Failure to exhaust administrative remedies: dismissing claims that bypassed the required process
A surprising number of federal lawsuits are not dismissed because the plaintiff lacks a viable claim. They are dismissed because the plaintiff skipped a step. Congress and the agencies have built a thick layer of administrative process around employment discrimination, prisoner litigation, ERISA benefits, special education, and dozens of other rights. Sue without first running the administrative track, and the case can be ended at the pleading stage no matter how strong the underlying facts.
This guide walks through when exhaustion is required, when it is not, how the major doctrines fit together, and how to brief a [motion](/insights/glossary/motion) to dismiss that the court can grant on the pleadings. The good news for defendants is that the courts have become more willing to enforce exhaustion strictly. The bad news is that exhaustion is usually classified as an affirmative defense, which constrains how and when the motion can be filed.

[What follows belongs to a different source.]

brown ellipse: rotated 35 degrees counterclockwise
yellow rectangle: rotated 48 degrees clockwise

The exhaustion doctrine in one paragraph
Exhaustion of administrative remedies is the requirement that a plaintiff complete a prescribed administrative process before filing suit in court. The doctrine has two flavors. Statutory exhaustion is imposed by Congress or a state legislature and is mandatory: courts have no discretion to excuse it unless the statute itself provides an excuse. Common-law exhaustion is judge-made and applies to most agency actions absent contrary statutory direction; here courts retain meaningful discretion. The Supreme Court has been clear that these two categories are governed by different rules and should not be confused. See McCarthy v. Madigan, 503 U.S. 140, 144 (1992) (distinguishing statutory from judge-made exhaustion).

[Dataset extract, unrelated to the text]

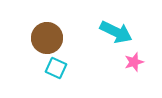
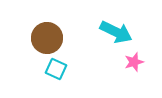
cyan square: moved 1 px down
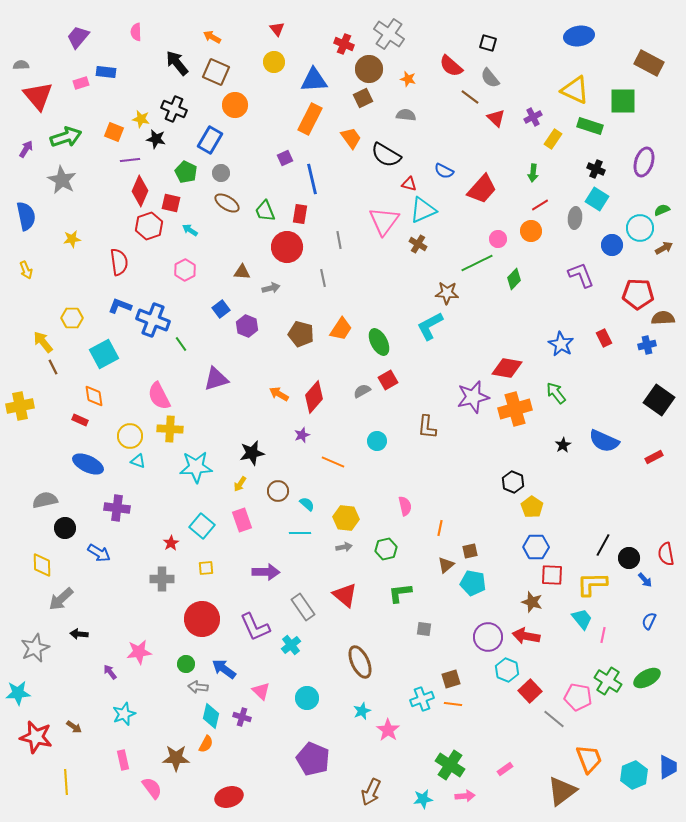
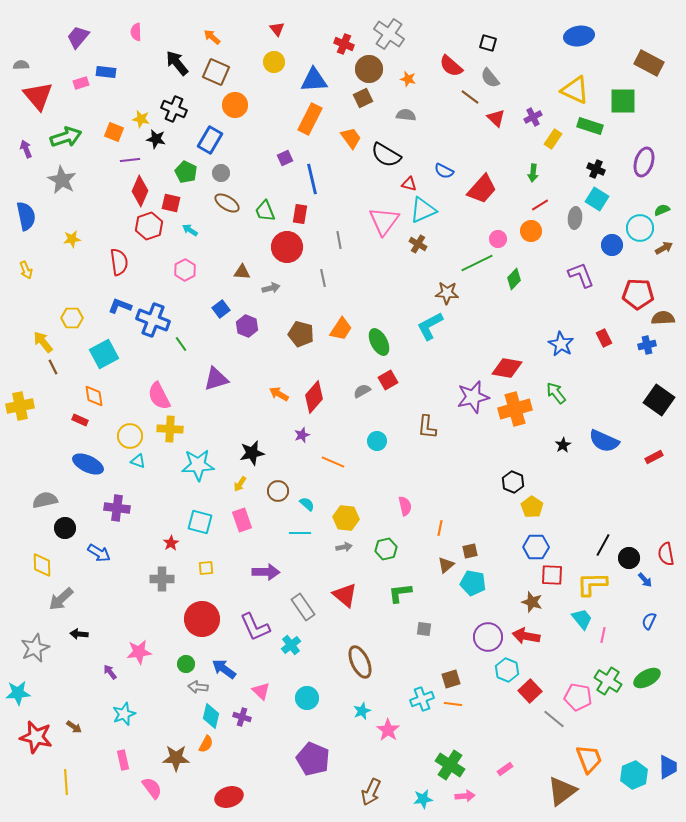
orange arrow at (212, 37): rotated 12 degrees clockwise
purple arrow at (26, 149): rotated 54 degrees counterclockwise
cyan star at (196, 467): moved 2 px right, 2 px up
cyan square at (202, 526): moved 2 px left, 4 px up; rotated 25 degrees counterclockwise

Where exhaustion is required
The most common statutory exhaustion regimes practitioners see:
- Title VII and other employment discrimination claims. Before suing under Title VII, the ADEA, the ADA, or the Rehabilitation Act, a plaintiff must file a timely charge with the EEOC (or the parallel state agency) and obtain a right-to-sue letter. The Supreme Court has held that the Title VII charge-filing requirement is a mandatory claim-processing rule that defendants can enforce, though it is not jurisdictional. See Fort Bend County v. Davis, 587 U.S. 541, 551 (2019).

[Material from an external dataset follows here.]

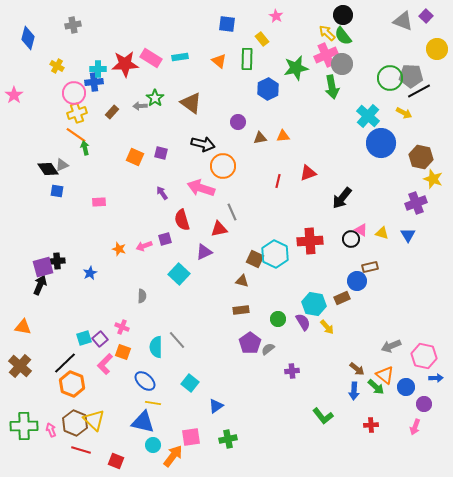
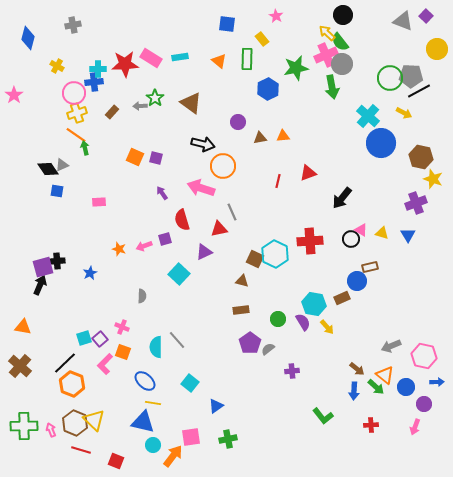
green semicircle at (343, 36): moved 3 px left, 6 px down
purple square at (161, 153): moved 5 px left, 5 px down
blue arrow at (436, 378): moved 1 px right, 4 px down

- Prisoner litigation under the PLRA. The Prison Litigation Reform Act requires that "no action shall be brought" under federal law about prison conditions until "such administrative remedies as are available are exhausted." 42 U.S.C. § 1997e(a). The Supreme Court has read this strictly: prisoners must complete every step of the prison grievance process before filing suit. See Woodford v. Ngo, 548 U.S. 81, 90-91 (2006).
- ERISA benefit denials. Although ERISA itself does not require exhaustion, every circuit has imposed an exhaustion requirement for benefit-denial claims based on the statute's purposes and the plan's internal review procedures. The remedy is dismissal without prejudice in most jurisdictions.
- IDEA special education claims. The Individuals with Disabilities Education Act requires parents to exhaust the IDEA administrative process before bringing certain claims in court, even when they are styled under the ADA, Section 504, or other statutes. See Fry v. Napoleon Community Schools, 580 U.S. 154, 165 (2017).
- FOIA requests. A FOIA plaintiff must usually exhaust administrative appeals within the agency before suing, although constructive exhaustion is available if the agency misses statutory deadlines.
- Tax refund suits. Under 26 U.S.C. § 7422, no refund suit can be maintained until the taxpayer has filed an administrative claim with the IRS.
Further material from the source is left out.